II wrote:If x, y, and z are integers greater than 1, and (3^27)(35^10)(z) = (5^8 )(7^10)(9^14)(x^y), then what is the value of x?
(1) z is prime
(2) x is prime
The solutions posted are good, but sure, I'll throw my 2 cents in.
As always, when faced with a complicated stem we want to simplify it. Here, we see different very big numbers on both sides, so let's reduce to primes:
(3^27)(5^10)(7^10)z = (5^8)(7^10)(3^28)(x^y)
[35^10 = (5*7)^10 = 5^10 * 7^10]
[9^14 = (3^2)^14 = 3^(2*14) = 3^28]
Since we're solving for x, let's move all the numbers to the 'z' side. After reducing the exponents, we get:
(5^2)(z)/(3) = x^y
(25/3)z = x^y
As pointed out, we know that x, y and z are all integers greater than 1; therefore, x^y is an integer.
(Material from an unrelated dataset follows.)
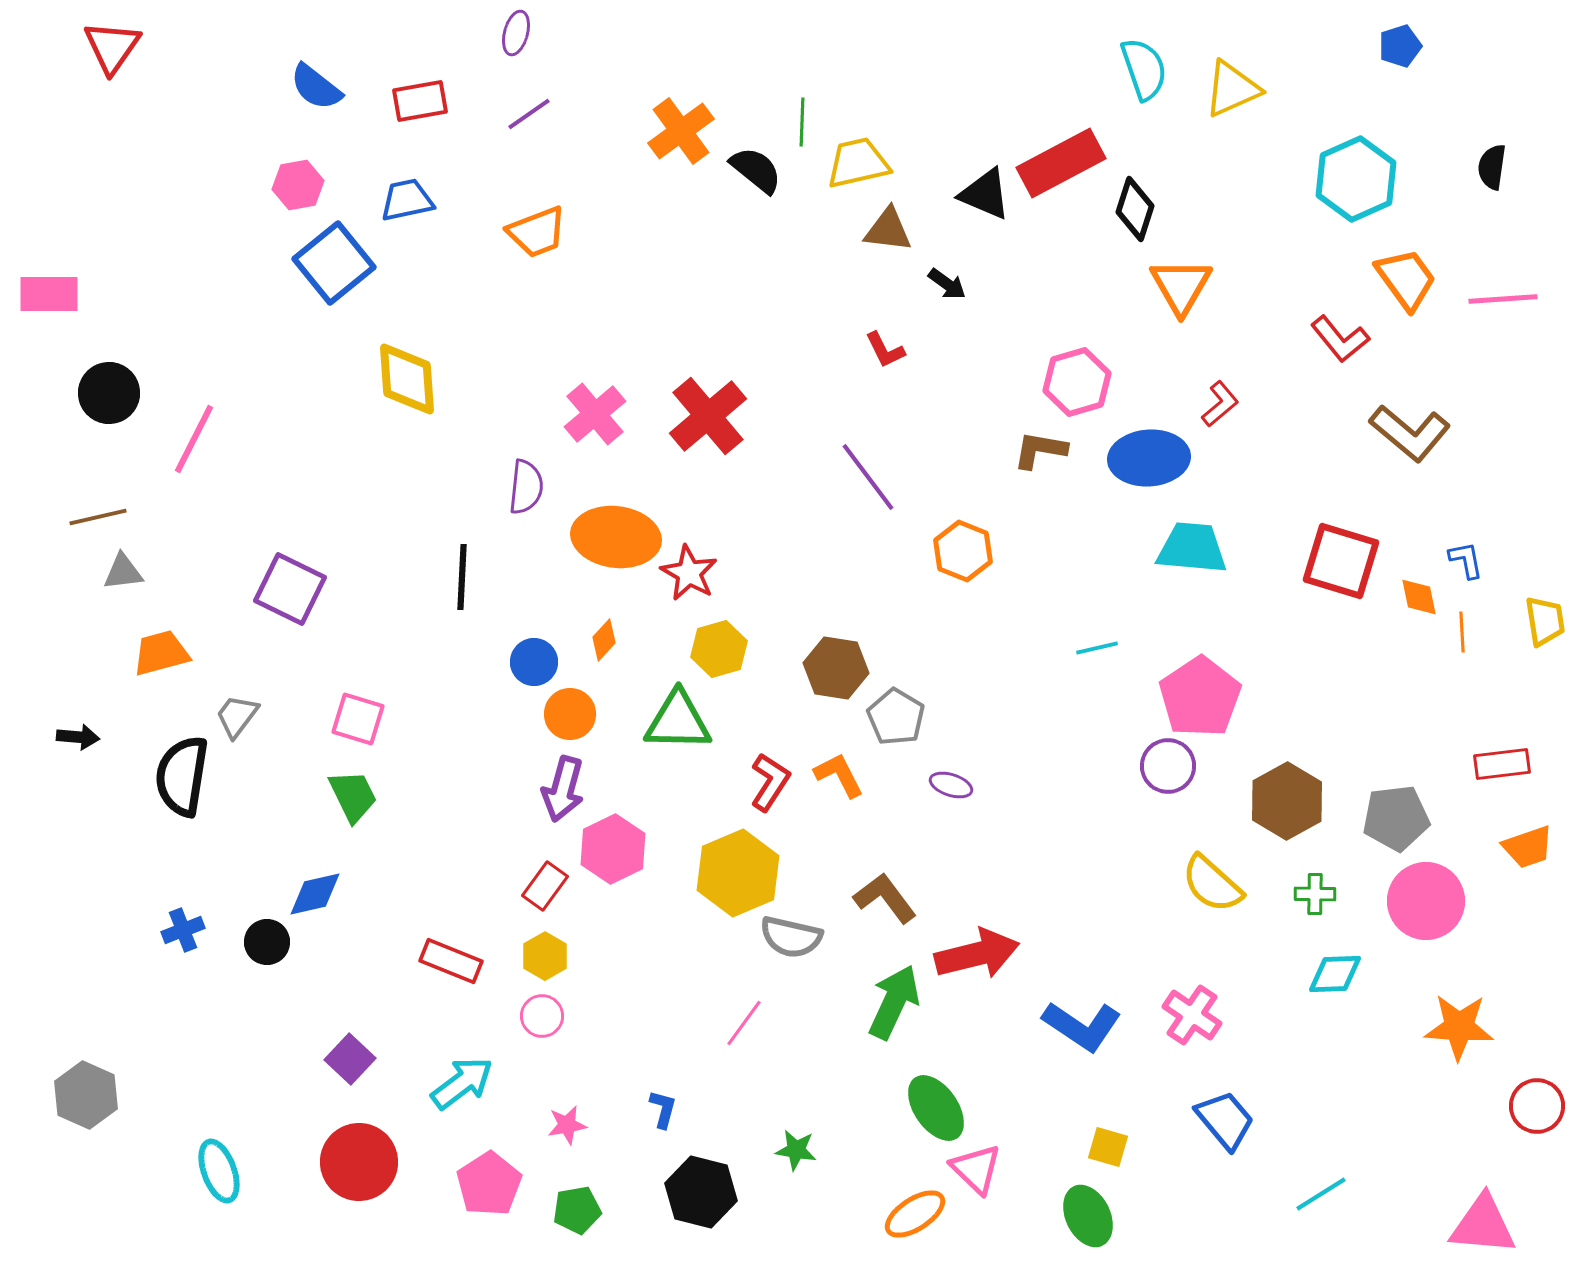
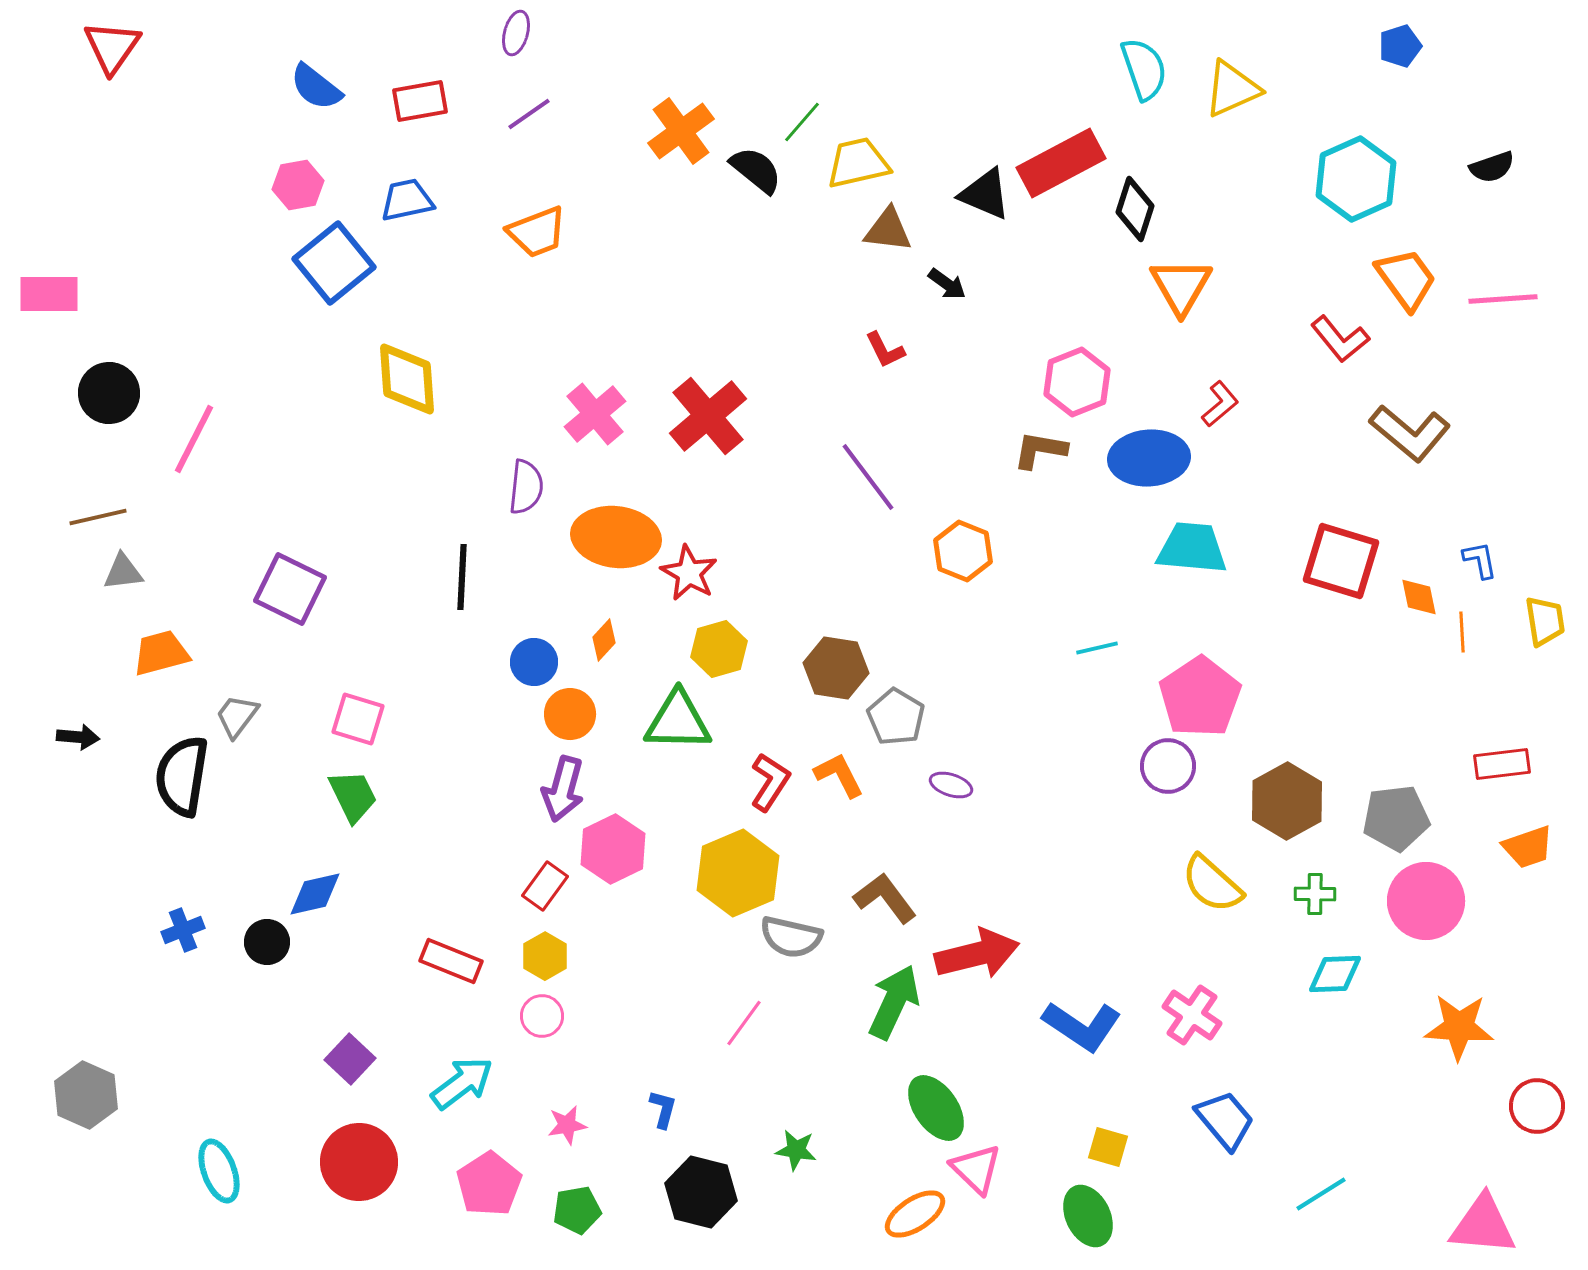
green line at (802, 122): rotated 39 degrees clockwise
black semicircle at (1492, 167): rotated 117 degrees counterclockwise
pink hexagon at (1077, 382): rotated 6 degrees counterclockwise
blue L-shape at (1466, 560): moved 14 px right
Since the right side is an integer, the left side must also be an integer. For (25/3)z to be an integer, z MUST be a multiple of 3.
So, to solve for x, we need more info about x, y and/or z.
(1) z is prime.
Well, if z is a multiple of 3 AND z is prime, we know that z=3.
We now know that x^y = 25*3/3 = 25
If x and y are integers, there are two solutions:
a) x = 25 and y = 1; and
b) x = 5 and y = 2.
Since we know that y is greater than 1, x MUST be equal to 5. Sufficient!
(2) x is prime.
We could have written the original equation as:
z = (3/25)x^y
Since z is an integer, the right side must also be an integer. For the right side to be an integer, x^y has to be a multiple of 25.
For x^y to be a multiple of 25, x MUST be a multiple of 5 (since x and y are integers). If x is a multiple of 5 AND prime, x MUST be equal to 5. Sufficient!
Each statement is sufficient on its own: choose (d).